What the exercise asks: Print all of the data exactly, but drop the pictures.
** Data shown follows **
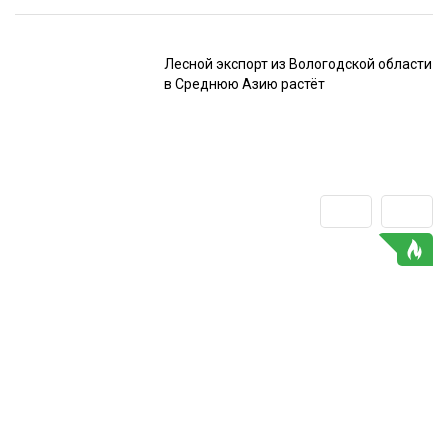
Лесной экспорт из Вологодской области
в Среднюю Азию растёт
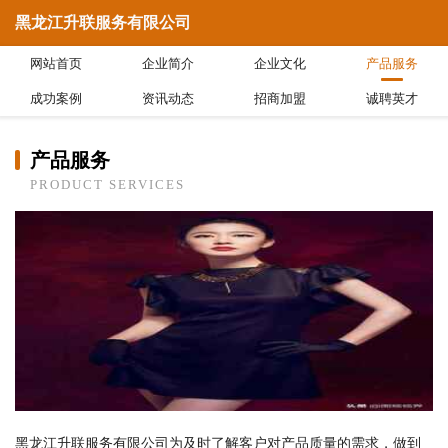
黑龙江升联服务有限公司
网站首页
企业简介
企业文化
产品服务
成功案例
资讯动态
招商加盟
诚聘英才
产品服务
PRODUCT SERVICES
黑龙江升联服务有限公司为及时了解客户对产品质量的需求，做到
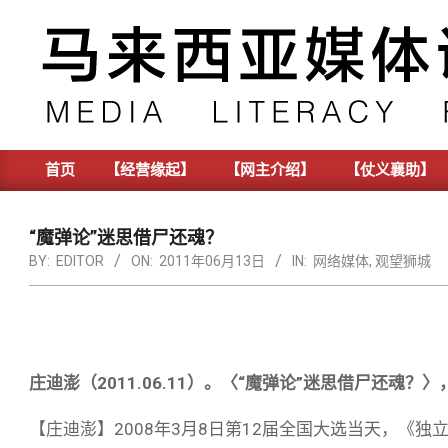
Skip
to
content
首页
【经营缘起】
【网主介绍】
【仗义襄助】
Primary
Navigation
Menu
“魔弹论”迷思借尸还魂？
BY:
EDITOR
ON:
2011年06月13日
IN:
网络媒体
,
观望狮城
庄迪澎（2011.06.11）。〈“
魔弹论
”
迷思借尸还魂？〉，
【庄迪澎】2008年3月8日第12届全国大选当天，《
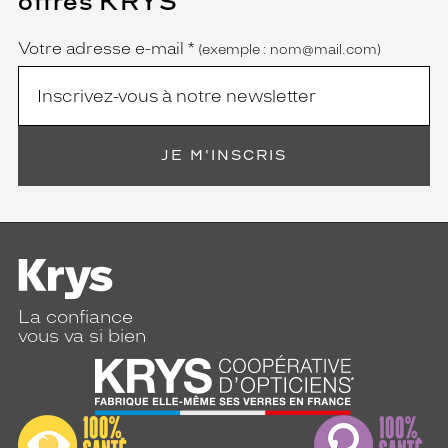
offres KRYS
est
Name
obligatoire)
Votre adresse e-mail
*
(exemple : nom@mail.com)
JE M'INSCRIS
La confiance
vous va si bien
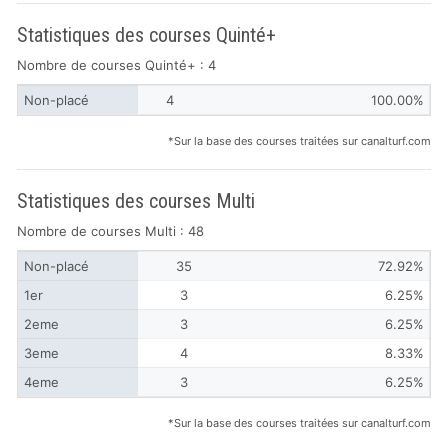
Statistiques des courses Quinté+
Nombre de courses Quinté+ : 4
Non-placé
4
100.00%
*Sur la base des courses traitées sur canalturf.com
Statistiques des courses Multi
Nombre de courses Multi : 48
Non-placé
35
72.92%
1er
3
6.25%
2eme
3
6.25%
3eme
4
8.33%
4eme
3
6.25%
*Sur la base des courses traitées sur canalturf.com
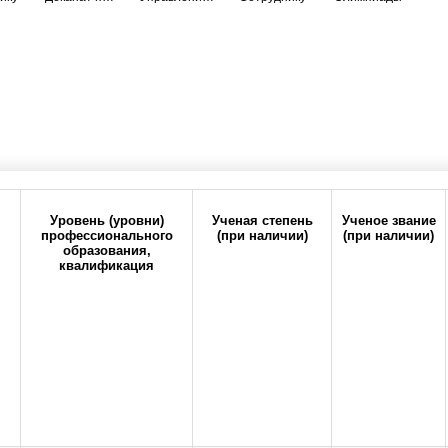
Прокрутите таблицу вправо для просмотра всех колонок
Уровень (уровни)
Ученая степень
Ученое звание
профессионального
(при наличии)
(при наличии)
образования,
квалификация
6-20
office@orgma.ru
Карта сайта
Стоп-коррупц
атегория
Состав педагогических работников
о бюджетного образовательного учреждения высшего образования "Оренбургс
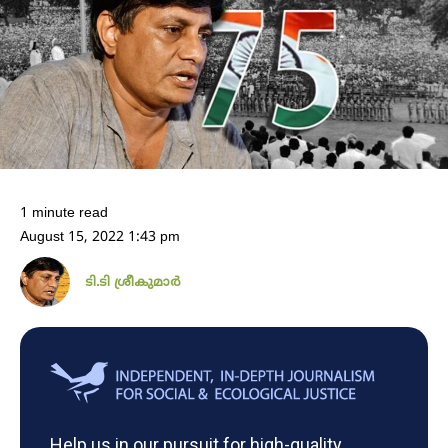
1 minute read
August 15, 2022 1:43 pm
ടി.ടി ശ്രീകുമാർ
Help us in our pursuit for high-quality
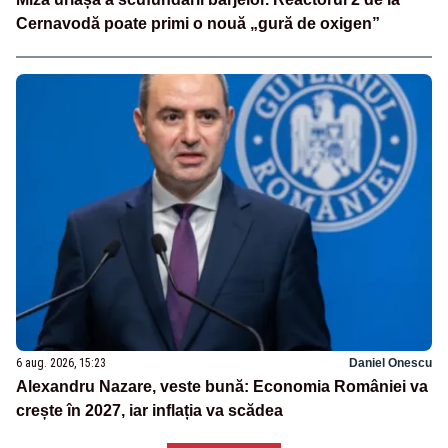
Cernavodă poate primi o nouă „gură de oxigen”
6 aug. 2026, 15:23
Daniel Onescu
Alexandru Nazare, veste bună: Economia României va
crește în 2027, iar inflația va scădea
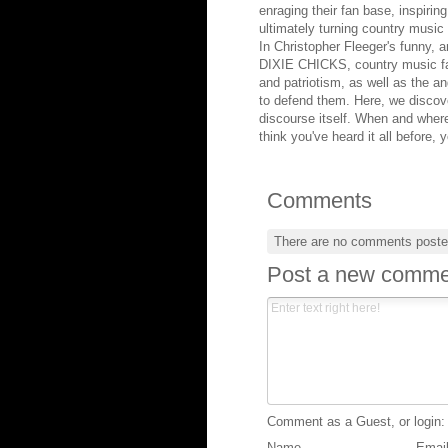
enraging their fan base, inspirin
ultimately turning country music 
In Christopher Fleeger's funny
DIXIE CHICKS, country music fan
and patriotism, as well as the 
to defend them. Here, we discov
discourse itself. When and wher
think you've heard it all before,
Comments
There are no comments poste
Post a new comme
Comment as a Guest, or login:
Name
Emai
** End of Data shown **
Task answer:
Лесной экспорт из Вологодской области
в Среднюю Азию растёт
黑龙江升联服务有限公司
网站首页
企业简介
企业文化
产品服务
成功案例
资讯动态
招商加盟
诚聘英才
产品服务
PRODUCT SERVICES
黑龙江升联服务有限公司为及时了解客户对产品质量的需求，做到
Skip
to
content
首页
【经营缘起】
【网主介绍】
【仗义襄助】
Primary
Navigation
Menu
“魔弹论”迷思借尸还魂？
BY:
EDITOR
ON:
2011年06月13日
IN:
网络媒体
,
观望狮城
庄迪澎（2011.06.11）。〈“
魔弹论
”
迷思借尸还魂？〉，
【庄迪澎】2008年3月8日第12届全国大选当天，《
offres KRYS
est
Name
obligatoire)
Votre adresse e-mail
*
(exemple : nom@mail.com)
JE M'INSCRIS
La confiance
vous va si bien
Statistiques des courses Quinté+
Nombre de courses Quinté+ : 4
Non-placé
4
100.00%
*Sur la base des courses traitées sur canalturf.com
Statistiques des courses Multi
Nombre de courses Multi : 48
Non-placé
35
72.92%
1er
3
6.25%
2eme
3
6.25%
3eme
4
8.33%
4eme
3
6.25%
*Sur la base des courses traitées sur canalturf.com
Прокрутите таблицу вправо для просмотра всех колонок
Уровень (уровни)
Ученая степень
Ученое звание
профессионального
(при наличии)
(при наличии)
образования,
квалификация
6-20
office@orgma.ru
Карта сайта
Стоп-коррупц
атегория
Состав педагогических работников
о бюджетного образовательного учреждения высшего образования "Оренбургс
1 minute read
August 15, 2022 1:43 pm
ടി.ടി ശ്രീകുമാർ
Help us in our pursuit for high-quality
Cernavodă poate primi o nouă „gură de oxigen”
6 aug. 2026, 15:23
Daniel Onescu
Alexandru Nazare, veste bună: Economia României va
crește în 2027, iar inflația va scădea
enraging their fan base, inspirin
ultimately turning country music 
In Christopher Fleeger's funny
DIXIE CHICKS, country music fan
and patriotism, as well as the 
to defend them. Here, we discov
discourse itself. When and wher
think you've heard it all before,
Comments
There are no comments poste
Post a new comme
Comment as a Guest, or login:
Name
Emai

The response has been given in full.